Un député de l'opposition torturé en garde à vue

La version originale en langue anglaise de ce document a été éditée par Amnesty International, Secrétariat international, 1 Easton Street, Londres WC1X 8DJ, Royaume-Uni, sous le titre Senegal : Opposition member of parliament tortured in police custody. Seule la version anglaise fait foi.

La version française a été traduite et diffusée aux sections francophones et au Secrétariat interna­tional par LES ÉDITIONS FRANCOPHONES D'AMNESTY INTERNATIONAL - ÉFAI -juillet 1993.

Pour toute information complémentaire veuillez vous adresser à :








Un député de l'opposition, Mody Sy, membre du Parti démocratique sénégalais (PDS) et récemment élu à l'Assemblée nationale, a été arrêté le 20 mai 1993. Il a été maintenu en détention pendant une semaine dans les locaux de la gendarmerie de la rue Thiong, dans le centre de Dakar. On l'aurait torturé pour le forcer à avouer qu'il avait fourni les armes utilisées lors de l'assassinat, quelque temps auparavant, d'un avocat influent. Selon des informations en prove­nance de sources diverses, il a été suspendu entre deux tables et a reçu des déchar­ges électriques aux doigts et aux parties génitales. Quelques jours après son trans­fert à la prison centrale de Dakar, il souffrait d'un engourdissement des pieds et portait encore les marques de torture. Au début du mois de juin, les médias de Dakar se sont fait l'écho des mauvais traitements subis par Mody Sy.

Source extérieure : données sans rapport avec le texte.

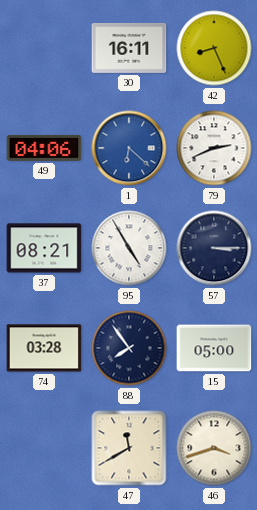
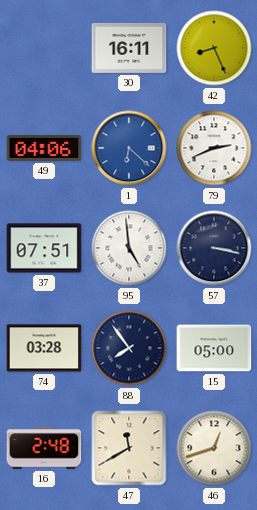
37: 08:21 -> 07:51
95: 4:55 -> 4:59
57: 3:15 -> 3:17
16: none -> 2:48
46: 3:42 -> 12:42
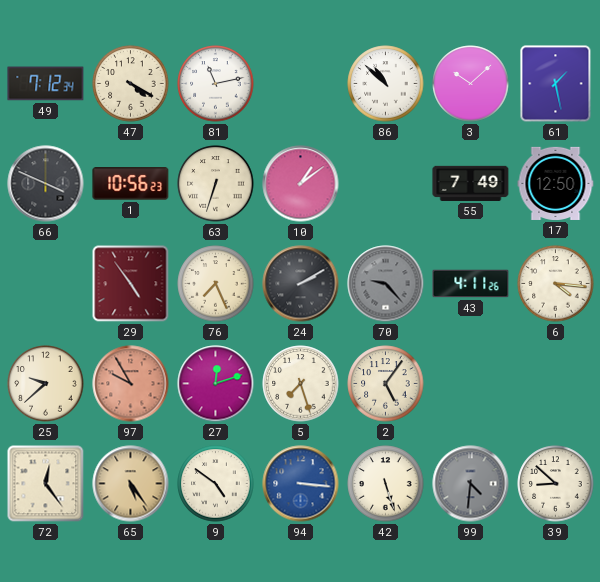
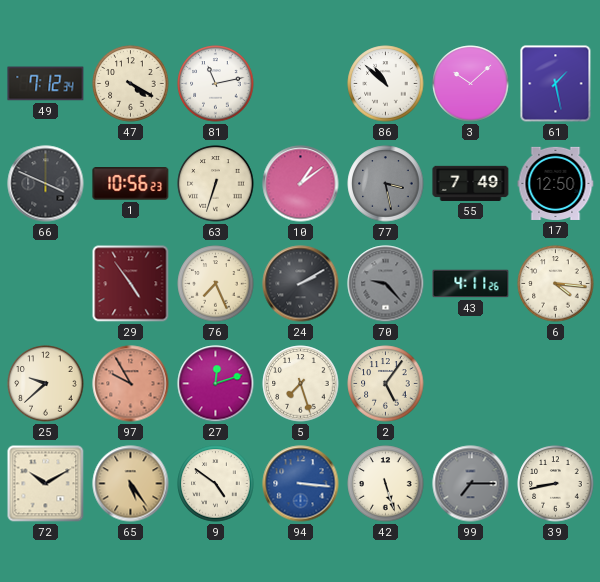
77: none -> 3:28
72: 12:24 -> 10:10
99: 4:31 -> 7:15
39: 8:52 -> 8:43
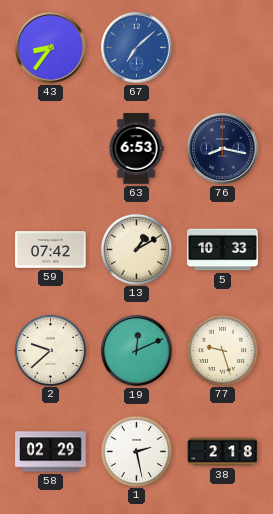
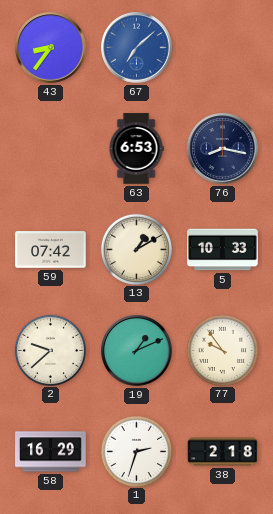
19: 12:11 -> 1:11
77: 9:27 -> 9:54
58: 02:29 -> 16:29
1: 2:28 -> 2:33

Des délégués d'Amnesty International, en visite à Dakar quelques semaines plus tard, ont rencontré le procureur général le 10 juin. Ils lui ont demandé s'il avait ordonné l'ouverture d'une enquête officielle sur les accusations selon lesquelles Mody Sy aurait été torturé. En sa qualité de plus haut responsable judiciaire du pays, le procureur général a la charge de faire respecter la loi et de décider de l'ou­verture d'enquêtes lorsque des éléments donnent à penser que des irrégularités ont été commises. Il a expliqué qu'il n'avait pris aucune mesure puisque aucune plainte ne lui était parvenue concernant le traitement subi en garde à vue par Mody Sy. Lorsque les délégués lui ont rappelé qu'il avait le pouvoir d'ouvrir une enquête même si la victime n'avait pas porté plainte, il a répondu qu'il attendait le rapport médical avant de se prononcer. Le 11 juin, neuf jours après que son avocat eut réclamé un examen médical officiel pour son client, un médecin militaire a examiné Mody Sy ; cet homme a, par la suite, reçu des soins médicaux. Toutefois, on ignore toujours si une enquête officielle a été ouverte sur ces graves accusations de torture.

Mody Sy a été arrêté parce qu'il était soupçonné de complicité dans l'assassinat, commis la semaine précédente, de Me Babacar Sèye, vice-président du Conseil constitutionnel du Sénégal. Il semble avoir été impliqué dans cette affaire par Clédor Sène, un suspect arrêté par la police et qui aurait avoué être le chauffeur de la voiture utilisée lors du meurtre. Clédor Sène aurait déclaré à la police avoir été recruté par la direction du PDS pour assassiner Me Babacar Sèye. Le PDS s'était livré à de virulentes critiques à l'encontre du Conseil constitutionnel au sujet des actes de fraude qui, selon lui, avaient entaché les récentes élections. Pourtant, lors de sa comparution devant le juge d'instruction, Clédor Sène est revenu sur sa décla­ration et a affirmé au contraire avoir été contacté par des proches du premier ministre, membre du Parti socialiste au pouvoir, en vue de tuer l'avocat et d'en faire porter la responsabilité au PDS.

Même dans ce cas d'accusations de torture, apparemment bien documenté et rendu public, mettant en cause un député de l'Assemblée nationale, les autorités sénéga­laises ont réagi avec une extrême lenteur. Elles ont notamment tardé à ordonner un examen médical de la victime présumée ainsi que l'ouverture d'une enquête offi­cielle, ne respectant pas en cela les engagements internationaux pris par le pays en matière de droits de l'homme.(Le Sénégal a ratifié en 1986 la Convention des Nations unies contre la torture et autres peines ou traitements cruels, inhumains ou dégradants. L'article 12 de la Convention dispose : « Tout État partie veille à ce que les autorités compétentes procèdent immédiatement à une enquête impartiale chaque fois qu'il y a des motifs raisonnables de croire qu'un acte de torture a été commis sur tout territoire sous sa juridiction. ») Ces réticences témoignent d'un manque de détermi­nation à résoudre le problème de la torture et à poursuivre les auteurs en justice. Par ailleurs, l'existence, semble-t-il, d'instruments de torture rend crédibles les infor­mations qui font état d'un recours fréquent à la torture contre les suspects détenus dans les locaux de la gendarmerie de Thiong.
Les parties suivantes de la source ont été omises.